Class DamerauLevenshteinDistance

java.lang.Object
org.apache.commons.text.similarity.DamerauLevenshteinDistance
All Implemented Interfaces:
BiFunction<CharSequence, CharSequence, Integer>, EditDistance<Integer>, ObjectSimilarityScore<CharSequence, Integer>, SimilarityScore<Integer>

public class DamerauLevenshteinDistance extends Object implements EditDistance<Integer>
An algorithm for measuring the difference between two character sequences using the Damerau-Levenshtein Distance.

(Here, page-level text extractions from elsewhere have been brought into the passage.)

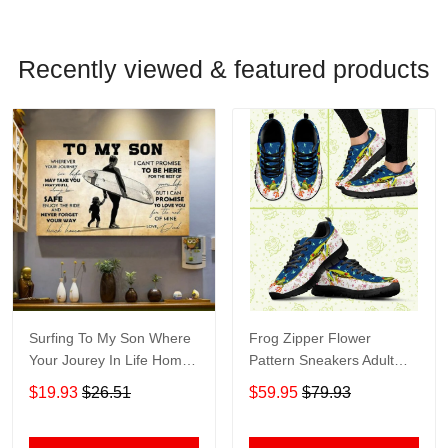
Recently viewed & featured products
Surfing To My Son Where
Frog Zipper Flower
Your Jourey In Life Home
Pattern Sneakers Adult
Living Room Wall Decor
Sneakers Shoes SN98
$19.93
$26.51
$59.95
$79.93
Horizontal Poster Canvas
1843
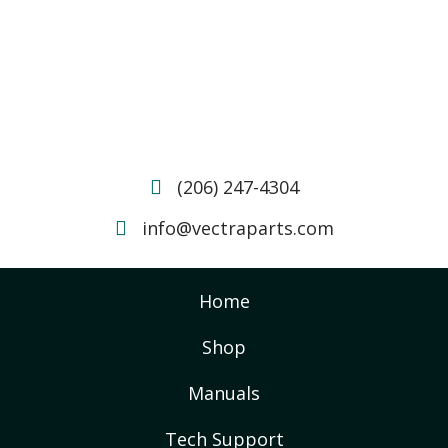
(206) 247-4304
info@vectraparts.com
Home
Shop
Manuals
Tech Support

This is the number of changes needed to change one sequence into another, where each change is a single character modification (deletion, insertion, substitution, or transposition of two adjacent characters).

Since:
1.15.0
See Also:
  • Field Details

    • threshold

      private final Integer threshold
      Threshold.
  • Constructor Details

    • DamerauLevenshteinDistance

      public DamerauLevenshteinDistance()
      Constructs a default instance that uses a version of the algorithm that does not use a threshold parameter.
    • DamerauLevenshteinDistance

      public DamerauLevenshteinDistance(Integer threshold)
      Constructs a new instance. If the threshold is not null, distance calculations will be limited to a maximum length. If the threshold is null, the unlimited version of the algorithm will be used.
      Parameters:
      threshold - If this is null then distances calculations will not be limited. This may not be negative.
  • Method Details

    • clampDistance

      private static int clampDistance(int distance, int threshold)
      Utility function to ensure distance is valid according to threshold.
      Parameters:
      distance - The distance value.
      threshold - The threshold value.
      Returns:
      The distance value, or -1 if distance is greater than threshold.
    • limitedCompare

      private static <E> int limitedCompare(SimilarityInput<E> left, SimilarityInput<E> right, int threshold)
      Finds the Damerau-Levenshtein distance between two CharSequences if it's less than or equal to a given threshold.
      Parameters:
      left - the first SimilarityInput, must not be null.
      right - the second SimilarityInput, must not be null.
      threshold - the target threshold, must not be negative.
      Returns:
      result distance, or -1 if distance exceeds threshold.
    • unlimitedCompare

      private static <E> int unlimitedCompare(SimilarityInput<E> left, SimilarityInput<E> right)
      Finds the Damerau-Levenshtein distance between two inputs using optimal string alignment.
      Parameters:
      left - the first CharSequence, must not be null.
      right - the second CharSequence, must not be null.
      Returns:
      result distance.
      Throws:
      IllegalArgumentException - if either CharSequence input is null.
    • apply

      public Integer apply(CharSequence left, CharSequence right)
      Computes the Damerau-Levenshtein distance between two Strings.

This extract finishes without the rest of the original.